Chaired by Graham Davies, PRS director of strategy, the first panel, Understanding the Games Market, began with insights from Appy Nation’s, Andy Payne, BAFTA and Ivor nominee composer, Richard Jacques, composer and games expert, John Broomhall, and Miles Jacobson, Studio Head at Sports Interactive.
The session provided an overview of the games market and how today’s most successful games composers built their careers. While the panel agreed that games producers increasingly recognised the role that music plays in creating an immersive gaming experience, panellists also noted that music can be regarded as difficult to get licensed and, therefore, can sometimes be overlooked.
Jacobson said: “Music adds atmosphere, whether it’s for films, whether it’s for games – if you get the style of music wrong, it will impact the gaming experience.”
Composer Jacques treated the audience a live demonstration of a score he created for the game ‘James Bond: 007 Blood Stone’ which showed in real-time the adaptive nature of syncing composition to react to a gamer’s movements. The performance also demonstrated the skill involved in writing interactive music for games.
The second panel entitled Music Licensing in Games featured music lawyer, Lance Philips, Sony Computer Entertainment Head of Music, Alastair Lindsay, Warner Chappell Creative Sync and Licensing Manager, Andrew Howell and PRS for Music Online Licensing Manager, Nick Edwards.

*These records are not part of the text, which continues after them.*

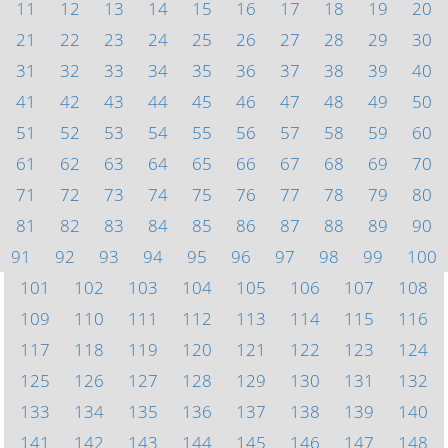
11
12
13
14
15
16
17
18
19
20
21
22
23
24
25
26
27
28
29
30
31
32
33
34
35
36
37
38
39
40
41
42
43
44
45
46
47
48
49
50
51
52
53
54
55
56
57
58
59
60
61
62
63
64
65
66
67
68
69
70
71
72
73
74
75
76
77
78
79
80
81
82
83
84
85
86
87
88
89
90
91
92
93
94
95
96
97
98
99
100
101
102
103
104
105
106
107
108
109
110
111
112
113
114
115
116
117
118
119
120
121
122
123
124
125
126
127
128
129
130
131
132
133
134
135
136
137
138
139
140
141
142
143
144
145
146
147
148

The panel explored how technological innovation is providing new interactive ways for gamers to engage with content, and how this has opened up new opportunities for creators and developers. Increasingly, game compositions are being listened to as standalone soundtracks or as live orchestrations at concerts, adding new dimensions to the music beyond the game itself.

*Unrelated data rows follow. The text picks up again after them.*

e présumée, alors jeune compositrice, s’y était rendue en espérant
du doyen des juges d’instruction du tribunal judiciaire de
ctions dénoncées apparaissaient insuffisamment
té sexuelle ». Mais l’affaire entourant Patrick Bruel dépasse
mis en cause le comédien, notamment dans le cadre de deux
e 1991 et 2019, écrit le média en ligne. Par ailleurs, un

However, with new technology, new challenges are also being faced, as the games market shifts from physical to streaming distribution. At its inception, the games industry adopted a buy-out model for music alongside the rest of the intellectual property featured in a game. Now, a new type of deal is being sought by rights holders to ensure music is right for the game and the arrangement is right for the creator.
As the two industries evolve, the performing rights that music creators assign to PRS for Music, are increasingly more relevant to the future of this shared journey.
Phillips said: “All sides need to be pragmatic, composers and game developers need to work with each other to ensure licensing is correct for all parties.”
Davies added: “We strive to keep pace with the market and ensure our members are fairly paid whenever their copyrights are used. Bringing leading players from the games and music industries together is an important part of that, as well as encouraging games developers to work more closely with creatives and music publishers from the outset.”